• _Extracted records_
______________________________

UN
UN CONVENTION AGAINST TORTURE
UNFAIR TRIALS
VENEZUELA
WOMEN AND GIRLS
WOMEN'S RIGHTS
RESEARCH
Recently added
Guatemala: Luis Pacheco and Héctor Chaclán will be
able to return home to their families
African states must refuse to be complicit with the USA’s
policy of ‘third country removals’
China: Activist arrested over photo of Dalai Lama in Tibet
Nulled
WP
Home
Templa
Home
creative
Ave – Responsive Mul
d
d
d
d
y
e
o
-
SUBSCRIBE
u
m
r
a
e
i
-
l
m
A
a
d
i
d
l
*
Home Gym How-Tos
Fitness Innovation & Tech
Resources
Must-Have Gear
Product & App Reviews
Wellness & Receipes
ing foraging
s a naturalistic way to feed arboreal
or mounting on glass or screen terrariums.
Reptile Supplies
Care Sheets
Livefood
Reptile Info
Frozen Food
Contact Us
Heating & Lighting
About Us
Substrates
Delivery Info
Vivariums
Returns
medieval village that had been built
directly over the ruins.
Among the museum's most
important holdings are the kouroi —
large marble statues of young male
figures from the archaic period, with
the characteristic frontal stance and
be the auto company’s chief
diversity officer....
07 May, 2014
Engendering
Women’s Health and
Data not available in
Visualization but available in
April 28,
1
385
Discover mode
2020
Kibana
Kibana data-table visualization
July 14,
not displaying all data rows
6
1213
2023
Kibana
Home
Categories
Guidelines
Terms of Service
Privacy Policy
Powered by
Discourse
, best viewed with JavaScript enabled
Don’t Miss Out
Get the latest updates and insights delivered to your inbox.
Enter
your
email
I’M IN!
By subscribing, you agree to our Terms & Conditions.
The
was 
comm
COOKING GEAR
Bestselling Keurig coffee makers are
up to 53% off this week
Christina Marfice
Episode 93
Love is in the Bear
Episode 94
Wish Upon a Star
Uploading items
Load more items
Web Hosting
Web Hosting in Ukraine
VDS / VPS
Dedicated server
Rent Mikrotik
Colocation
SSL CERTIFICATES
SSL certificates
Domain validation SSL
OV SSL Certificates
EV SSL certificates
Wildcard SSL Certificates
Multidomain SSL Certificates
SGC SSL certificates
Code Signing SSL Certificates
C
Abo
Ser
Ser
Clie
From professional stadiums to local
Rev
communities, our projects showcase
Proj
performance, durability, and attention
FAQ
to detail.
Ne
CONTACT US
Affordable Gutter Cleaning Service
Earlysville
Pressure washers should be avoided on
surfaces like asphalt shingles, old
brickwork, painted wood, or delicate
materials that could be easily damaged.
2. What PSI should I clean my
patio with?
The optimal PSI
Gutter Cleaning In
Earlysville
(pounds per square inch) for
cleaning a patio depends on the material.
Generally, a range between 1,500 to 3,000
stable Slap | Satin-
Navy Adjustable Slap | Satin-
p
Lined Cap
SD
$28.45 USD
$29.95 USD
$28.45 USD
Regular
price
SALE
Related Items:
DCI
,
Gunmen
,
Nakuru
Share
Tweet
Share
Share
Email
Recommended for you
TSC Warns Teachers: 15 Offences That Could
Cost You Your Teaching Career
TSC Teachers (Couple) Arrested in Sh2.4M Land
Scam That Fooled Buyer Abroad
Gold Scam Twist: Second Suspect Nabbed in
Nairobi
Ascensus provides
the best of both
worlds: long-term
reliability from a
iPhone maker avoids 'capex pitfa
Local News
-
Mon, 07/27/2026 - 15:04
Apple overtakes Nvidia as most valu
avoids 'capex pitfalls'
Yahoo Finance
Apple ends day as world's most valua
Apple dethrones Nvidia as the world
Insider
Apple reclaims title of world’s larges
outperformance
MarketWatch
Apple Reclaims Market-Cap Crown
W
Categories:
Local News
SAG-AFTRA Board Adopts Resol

______________________________

• _Action item_
Start with the first line of the data and print every line exactly. The line containing "African states must" is the last one to include.

• _Answer area_
UN
UN CONVENTION AGAINST TORTURE
UNFAIR TRIALS
VENEZUELA
WOMEN AND GIRLS
WOMEN'S RIGHTS
RESEARCH
Recently added
Guatemala: Luis Pacheco and Héctor Chaclán will be
able to return home to their families
African states must refuse to be complicit with the USA’s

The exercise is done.